____ INFORMATION SHOWN

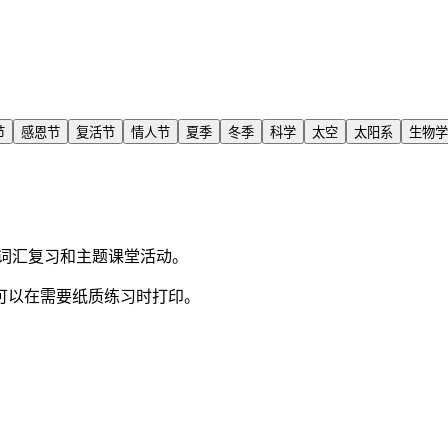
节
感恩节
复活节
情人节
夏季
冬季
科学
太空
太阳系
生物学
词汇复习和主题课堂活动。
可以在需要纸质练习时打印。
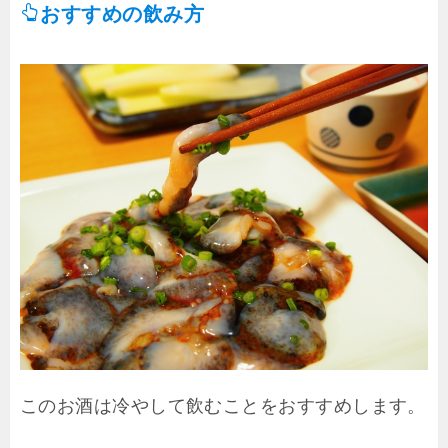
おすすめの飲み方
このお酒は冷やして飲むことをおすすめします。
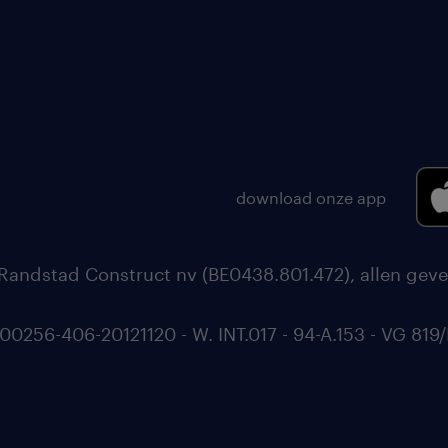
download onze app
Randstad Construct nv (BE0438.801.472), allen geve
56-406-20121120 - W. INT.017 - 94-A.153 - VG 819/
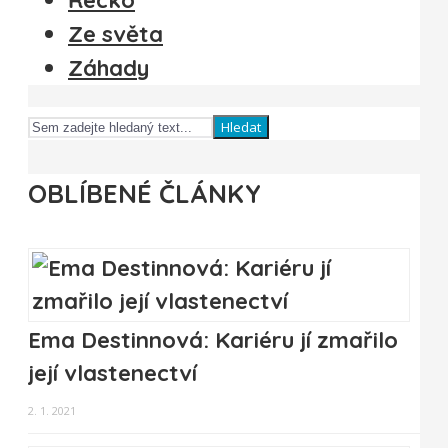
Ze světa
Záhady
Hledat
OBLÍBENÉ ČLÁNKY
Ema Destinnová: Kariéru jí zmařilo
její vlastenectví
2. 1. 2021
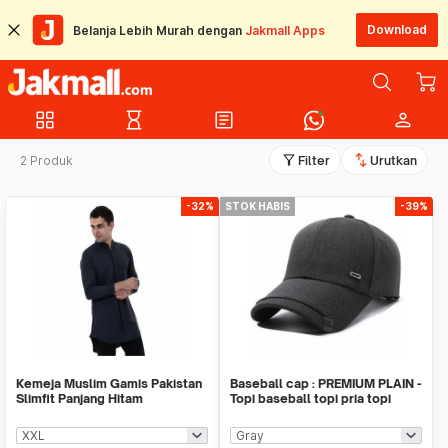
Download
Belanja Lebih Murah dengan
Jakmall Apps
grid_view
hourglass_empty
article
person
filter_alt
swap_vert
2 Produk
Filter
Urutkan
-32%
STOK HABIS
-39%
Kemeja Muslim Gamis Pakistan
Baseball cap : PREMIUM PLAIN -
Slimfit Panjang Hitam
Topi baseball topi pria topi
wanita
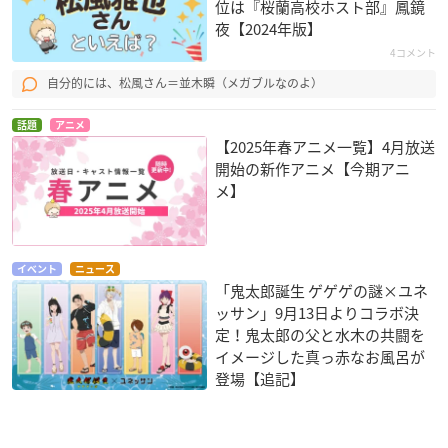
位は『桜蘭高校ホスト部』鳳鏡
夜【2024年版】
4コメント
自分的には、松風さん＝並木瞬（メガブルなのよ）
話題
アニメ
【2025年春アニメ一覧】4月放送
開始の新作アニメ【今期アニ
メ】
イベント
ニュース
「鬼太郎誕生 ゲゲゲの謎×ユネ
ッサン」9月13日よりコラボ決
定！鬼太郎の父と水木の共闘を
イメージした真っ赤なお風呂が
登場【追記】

________
____ INFORMATION SHOWN

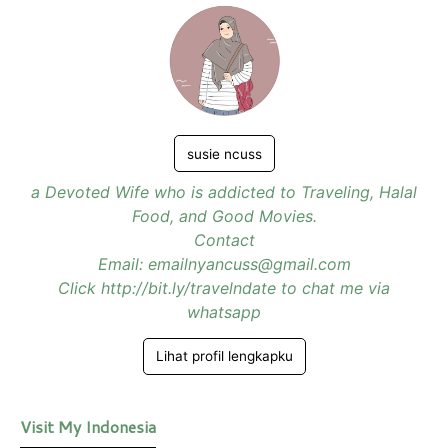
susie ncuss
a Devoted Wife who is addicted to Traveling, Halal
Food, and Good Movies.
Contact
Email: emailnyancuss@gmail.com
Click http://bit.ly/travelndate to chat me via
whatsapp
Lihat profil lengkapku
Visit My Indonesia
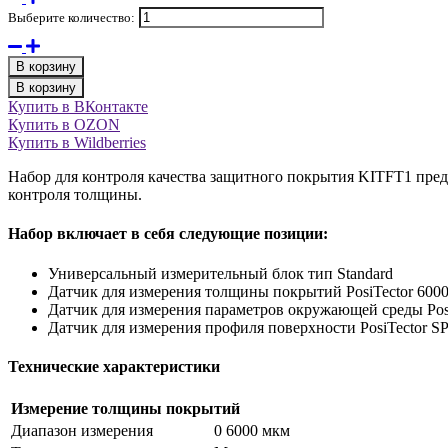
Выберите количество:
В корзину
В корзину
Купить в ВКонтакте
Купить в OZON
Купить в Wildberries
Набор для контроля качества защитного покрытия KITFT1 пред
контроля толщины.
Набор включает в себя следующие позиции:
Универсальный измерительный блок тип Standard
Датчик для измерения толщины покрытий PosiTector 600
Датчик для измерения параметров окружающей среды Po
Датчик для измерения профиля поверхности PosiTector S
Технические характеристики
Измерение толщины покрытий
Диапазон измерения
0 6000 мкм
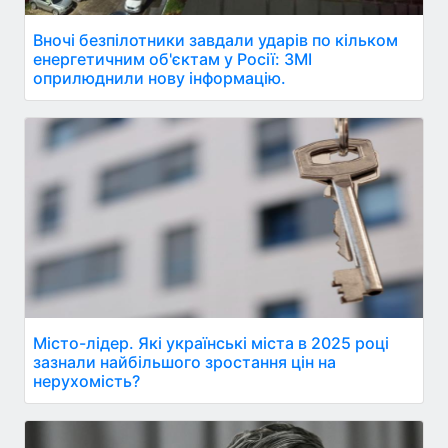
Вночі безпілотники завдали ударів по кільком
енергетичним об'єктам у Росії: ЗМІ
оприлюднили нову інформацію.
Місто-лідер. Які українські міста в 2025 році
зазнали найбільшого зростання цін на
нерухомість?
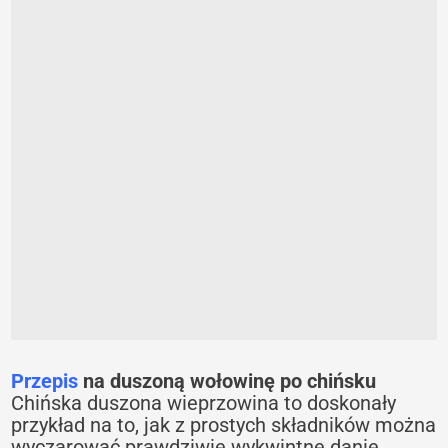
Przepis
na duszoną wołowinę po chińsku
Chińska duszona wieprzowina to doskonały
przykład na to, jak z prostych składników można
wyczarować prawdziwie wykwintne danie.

________

### ACTIVITY
From the listing above, repeat only the lines between the line containing "Набор для контроля" and the line containing "wyczarować prawdziwie wykwintne danie.", those two included. Pictures are not part of the copy.

### REPLY
Набор для контроля качества защитного покрытия KITFT1 пред
контроля толщины.
Набор включает в себя следующие позиции:
Универсальный измерительный блок тип Standard
Датчик для измерения толщины покрытий PosiTector 600
Датчик для измерения параметров окружающей среды Po
Датчик для измерения профиля поверхности PosiTector S
Технические характеристики
Измерение толщины покрытий
Диапазон измерения
0 6000 мкм
Вночі безпілотники завдали ударів по кільком
енергетичним об'єктам у Росії: ЗМІ
оприлюднили нову інформацію.
Місто-лідер. Які українські міста в 2025 році
зазнали найбільшого зростання цін на
нерухомість?
Przepis
na duszoną wołowinę po chińsku
Chińska duszona wieprzowina to doskonały
przykład na to, jak z prostych składników można
wyczarować prawdziwie wykwintne danie.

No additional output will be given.